La convention AERAS a été mise en place pour faciliter l’accès au crédit pour les personnes souffrant de problèmes de santé, en collaboration avec l'État, les organismes d'assurance, les établissements de crédit et des associations représentant les consommateurs et les malades. Ce dispositif vise à surmonter les difficultés que ces emprunteurs rencontrent souvent lors de la souscription d'un prêt.
En effet, les personnes présentant un risque aggravé de santé sont souvent confrontées à des refus ou à des conditions d'assurance restrictives. La convention AERAS établit des critères spécifiques selon les maladies et les types de prêts, permettant ainsi à ces emprunteurs d'accéder plus facilement à des crédits. Dans certains cas, ils ne sont même pas tenus de déclarer leurs problèmes de santé ni de faire face à des surprimes.
La convention AERAS : s'assurer et emprunter avec un risque aggravé de santé
Le dispositif AERAS, lancé en 2007, regroupe plusieurs partenaires pour soutenir les personnes ayant ou ayant eu des problèmes de santé dans l'accès à des crédits. Cette convention permet d'obtenir plus aisément une assurance emprunteur, souvent requise par les banques, qui couvre le prêt en cas de décès ou d'invalidité de l'emprunteur.
Il est important de noter que les personnes classées comme présentant un risque aggravé de santé peuvent se voir imposées des taux d'assurance plus élevés, en raison de leur situation. Les statistiques indiquent une probabilité accrue d'événements graves, comme une invalidité ou un décès, ce qui peut compliquer leur parcours d'emprunt.
Convention AERAS et crédit immobilier
Pour obtenir un prêt immobilier, les emprunteurs doivent souvent fournir une assurance garantissant le remboursement en cas d'imprévu. La convention AERAS s'applique précisément dans ce contexte, surtout lorsque les institutions financières exigent un questionnaire médical pour évaluer la santé de l'emprunteur.
À noter que les emprunteurs ne sont plus tenus de remplir ce questionnaire si le montant du prêt est inférieur ou égal à 200 000 euros et que le remboursement se termine avant leur 60ème anniversaire. Dans d'autres situations, pour faciliter l'accès au crédit, un « droit à l'oubli » a été instauré.
Ce droit permet à certaines personnes, ayant eu un cancer ou une hépatite virale C, de ne pas déclarer leur antécédent lors de la demande, à condition que leur traitement soit terminé depuis plus de 5 ans et qu'aucune rechute n'ait été signalée.
Convention AERAS et crédit à la consommation
Bien que la convention AERAS soit principalement axée sur les prêts immobiliers, elle s'applique également aux crédits à la consommation, à condition que ces prêts soient affectés à l'achat d'un bien ou d'un service. Toutefois, certaines conditions doivent être remplies, comme un montant maximal de financement et une durée de remboursement ne dépassant pas 4 ans.

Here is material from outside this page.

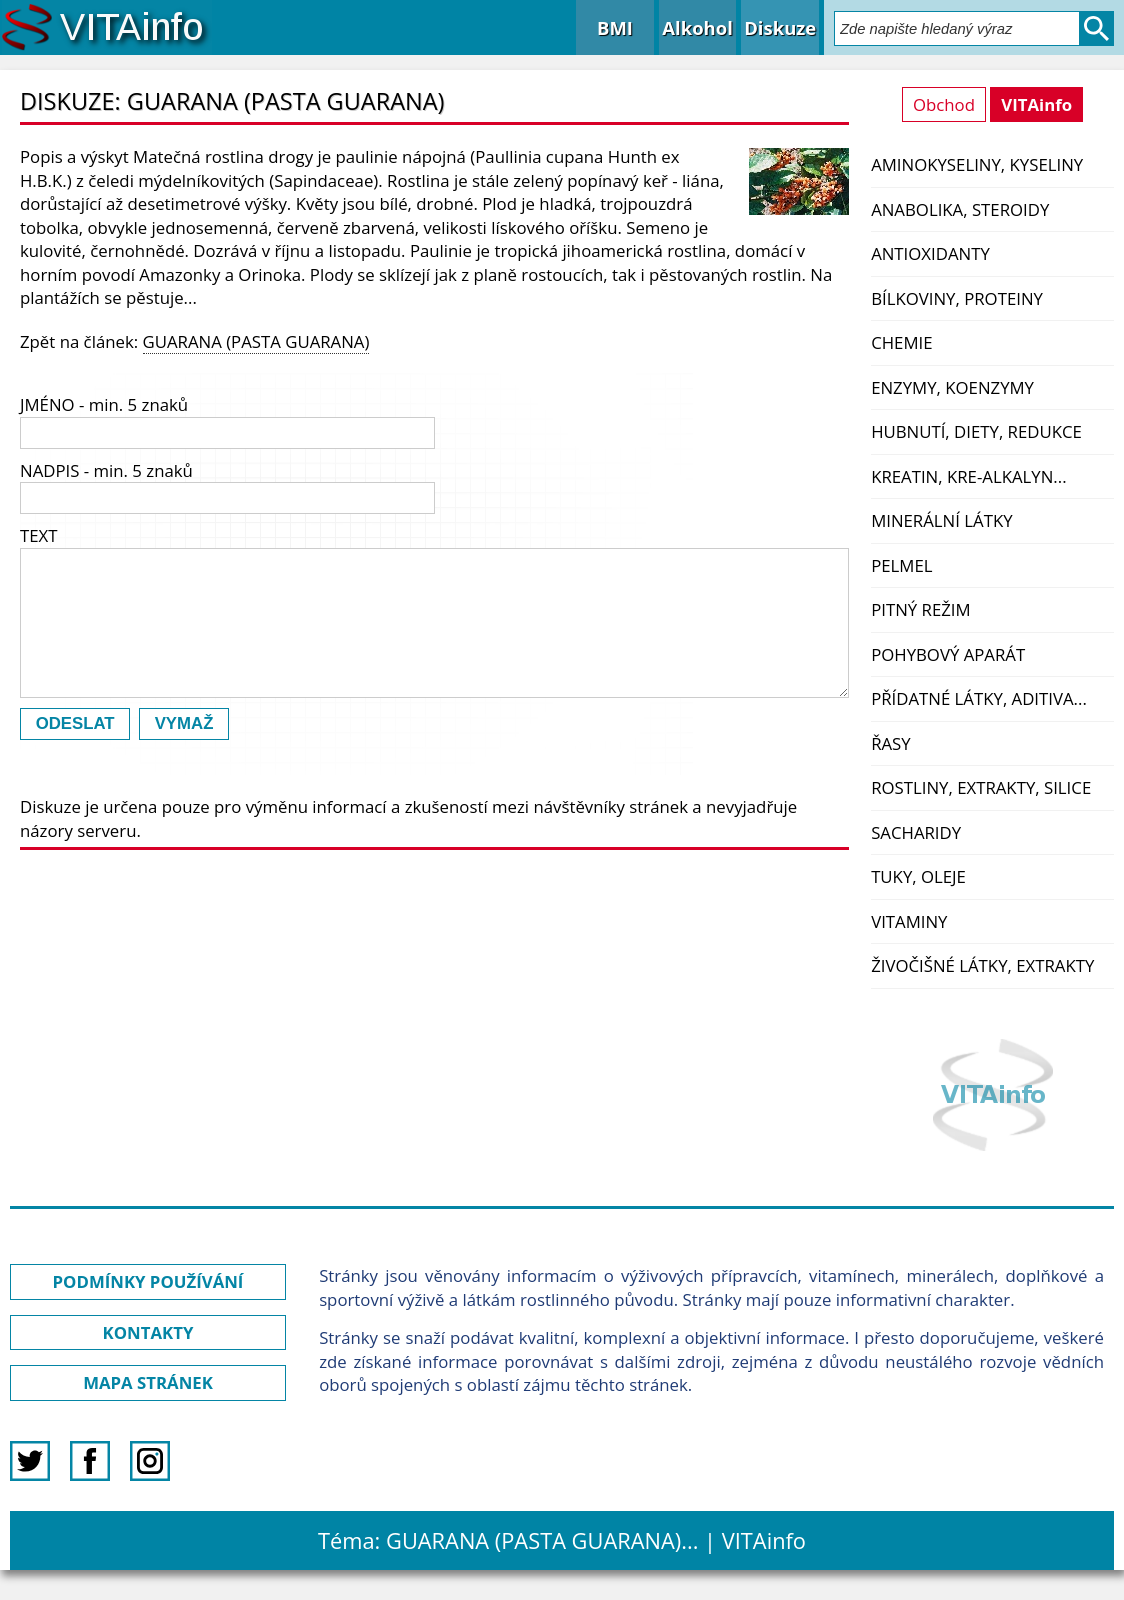 The height and width of the screenshot is (1600, 1124). What do you see at coordinates (941, 520) in the screenshot?
I see `Minerální látky` at bounding box center [941, 520].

Dans ces scénarios, les emprunteurs n'ont généralement pas besoin de remplir un questionnaire de santé et peuvent bénéficier directement d’une garantie décès.
Convention AERAS : comment ça fonctionne ?
En dehors des cas liés au droit à l'oubli, la convention AERAS s'appuie sur une « Grille de référence AERAS » qui liste les pathologies éligibles et les conditions pour obtenir une assurance emprunteur adaptée. Cette grille précise les maladies qui doivent être mentionnées dans le questionnaire médical et celles qui permettent d'accéder à l'assurance sans touristes ni exclusions.
Pour bénéficier de la convention, l’emprunteur doit répondre à certaines exigences, telles que les suivantes :
- La demande d'assurance doit être liée à un crédit immobilier ou à un prêt professionnel pour l'acquisition de locaux ou de matériel.
- La part assurée ne doit pas excéder 320 000 euros, et l’assurance doit forcément observer des limites temporelles concernant la fin de remboursement.
- Le contrat d’assurance doit expirer avant le 71ème anniversaire de l’emprunteur.
En pratique, la demande d’assurance pour les emprunteurs à risque se déploie en trois étapes : la vérification des conditions d’éligibilité via un questionnaire médical, l’évaluation des risques et enfin la décision de l'assureur quant aux conditions spécifiques à appliquer.
En cas de refus, il est possible pour un emprunteur de solliciter la commission de médiation si la convention AERAS n’a pas été honorée dans son processus de demande.